Suhaizan Faris Shazani, Mohd Taib Aizat, Taha Mohd Raihan, Hasbollah Dayang Zulaika Abang, Ibrahim Aniza, Dan Mohd Firdaus Md, Satyanaga Alfrendo
Department of Civil Engineering, Faculty of Engineering & Built Environment, Universiti Kebangsaan Malaysia, Selangor, Malaysia.
Megaconsult Sdn. Bhd. Pusat Bandar Wangsa Maju, Kuala Lumpur, Malaysia.
PLoS One. 2025 Jan 10;20(1):e0316488. doi: 10.1371/journal.pone.0316488. eCollection 2025.

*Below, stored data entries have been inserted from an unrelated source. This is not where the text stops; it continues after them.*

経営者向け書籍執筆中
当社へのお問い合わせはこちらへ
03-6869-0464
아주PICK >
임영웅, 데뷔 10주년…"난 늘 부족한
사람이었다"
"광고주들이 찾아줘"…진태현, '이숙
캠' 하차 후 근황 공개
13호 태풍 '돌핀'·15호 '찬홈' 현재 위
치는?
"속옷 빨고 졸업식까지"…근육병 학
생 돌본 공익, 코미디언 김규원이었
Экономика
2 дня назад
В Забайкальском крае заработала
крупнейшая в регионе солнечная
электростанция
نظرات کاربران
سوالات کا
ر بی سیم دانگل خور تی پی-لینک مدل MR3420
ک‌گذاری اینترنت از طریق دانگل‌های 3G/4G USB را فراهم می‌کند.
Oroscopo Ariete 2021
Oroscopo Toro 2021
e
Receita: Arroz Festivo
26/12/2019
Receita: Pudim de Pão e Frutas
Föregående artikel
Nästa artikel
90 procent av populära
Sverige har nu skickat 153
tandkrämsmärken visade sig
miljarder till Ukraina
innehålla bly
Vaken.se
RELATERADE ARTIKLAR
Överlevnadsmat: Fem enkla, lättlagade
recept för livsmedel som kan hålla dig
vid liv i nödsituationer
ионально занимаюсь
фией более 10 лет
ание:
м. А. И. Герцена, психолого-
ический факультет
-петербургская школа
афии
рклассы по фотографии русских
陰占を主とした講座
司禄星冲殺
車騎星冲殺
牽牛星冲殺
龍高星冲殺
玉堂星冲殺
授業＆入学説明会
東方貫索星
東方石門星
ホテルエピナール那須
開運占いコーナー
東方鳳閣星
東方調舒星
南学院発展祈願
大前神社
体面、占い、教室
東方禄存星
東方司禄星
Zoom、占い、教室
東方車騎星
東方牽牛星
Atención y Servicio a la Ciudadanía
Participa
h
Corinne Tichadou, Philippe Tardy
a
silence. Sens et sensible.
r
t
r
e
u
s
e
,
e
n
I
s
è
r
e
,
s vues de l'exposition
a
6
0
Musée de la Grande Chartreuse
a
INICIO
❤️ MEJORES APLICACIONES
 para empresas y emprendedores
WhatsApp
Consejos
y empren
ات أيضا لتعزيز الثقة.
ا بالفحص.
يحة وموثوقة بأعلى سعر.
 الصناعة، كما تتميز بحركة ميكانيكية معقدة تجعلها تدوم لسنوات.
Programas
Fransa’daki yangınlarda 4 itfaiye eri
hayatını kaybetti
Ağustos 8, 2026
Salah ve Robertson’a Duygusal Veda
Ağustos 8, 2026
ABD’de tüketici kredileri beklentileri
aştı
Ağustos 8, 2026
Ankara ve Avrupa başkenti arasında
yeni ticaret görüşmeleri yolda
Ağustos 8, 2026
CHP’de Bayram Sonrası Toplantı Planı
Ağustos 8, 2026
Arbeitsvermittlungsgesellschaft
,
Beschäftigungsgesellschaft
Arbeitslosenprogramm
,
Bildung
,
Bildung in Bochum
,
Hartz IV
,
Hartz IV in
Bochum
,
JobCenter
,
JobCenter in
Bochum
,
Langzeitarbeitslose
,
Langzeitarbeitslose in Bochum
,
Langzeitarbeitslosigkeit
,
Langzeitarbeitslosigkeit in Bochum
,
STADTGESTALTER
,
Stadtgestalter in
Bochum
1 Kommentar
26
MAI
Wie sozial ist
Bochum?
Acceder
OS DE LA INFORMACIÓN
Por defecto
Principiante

Rainfall-induced landslides are a frequent geohazard for tropical regions with prevalent residual soils and year-round rainy seasons. The water infiltration into unsaturated soil can be analyzed using the soil-water characteristic curve (SWCC) and permeability function which can be used to monitor and predict incoming landslides, showing the necessity of selecting the appropriate model parameter while fitting the SWCC model. This paper presents a set of data from six different sections of the studied slope at varying depths that are used to test the performance of three SWCC models, the van Genuchten-Mualem (vG-M), Fredlund-Xing (F-X) and Gardner (G). The dataset is obtained from field monitoring of the studied slope, over a duration of 6 months. The study discovered that the van Genuchten-Mualem model provided the best estimation based on RMSE and evaluation metric, R2 followed by Fredlund and Xing, and Gardner, however, the difference between them is minor. The R2 obtained varies as the value at the crest with 1.0 m depth has a mean of 0.44, the lowest among the overall data fitted but it also has the best RMSE value with a mean of 0.00473. Whereas the location mid-section at a depth of 1.0 m has the highest R2 with a mean of 0.97, and an average value of RMSE of 0.0145 which is the middle of the group that was fitted. This indicates that R2 measurement for model performance relies highly on the dispersion of the variables collected. The dispersion of the data set is mainly due to the sensors' inability to detect effectively at exceedingly high matric suction and zero matric suction. The investment in improving the equipment's precision will boost reliability and reduce the number of assumptions as the data is collected from the site rather than laboratory testing.
降雨引发的山体滑坡是热带地区常见的地质灾害,这些地区普遍存在残积土且全年多雨。可以使用土壤水分特征曲线(SWCC)和渗透函数来分析水分渗入非饱和土壤的情况,这两者可用于监测和预测即将发生的山体滑坡,这表明在拟合SWCC模型时选择合适的模型参数很有必要。本文展示了来自研究边坡六个不同剖面不同深度的一组数据,这些数据用于测试三种SWCC模型,即van Genuchten-Mualem(vG-M)模型、Fredlund-Xing(F-X)模型和Gardner(G)模型的性能。该数据集是通过对研究边坡进行为期6个月的现场监测获得的。研究发现,基于均方根误差(RMSE)和评估指标R2,van Genuchten-Mualem模型提供了最佳估计,其次是Fredlund和Xing模型,以及Gardner模型,不过它们之间的差异很小。所获得的R2值因位置而异,在深度为1.0米的坡顶处,其平均值为0.44,是所有拟合数据中最低的,但它的RMSE值也是最佳的,平均值为0.00473。而在深度为1.0米的中间位置,R2值最高,平均值为0.97,RMSE平均值为0.0145,在拟合组中处于中间水平。这表明用于评估模型性能的R2测量高度依赖于所收集变量的离散程度。数据集的离散主要是由于传感器在极高基质吸力和零基质吸力下无法有效检测。随着数据是从现场而非实验室测试中收集的,投资改进设备精度将提高可靠性并减少假设数量。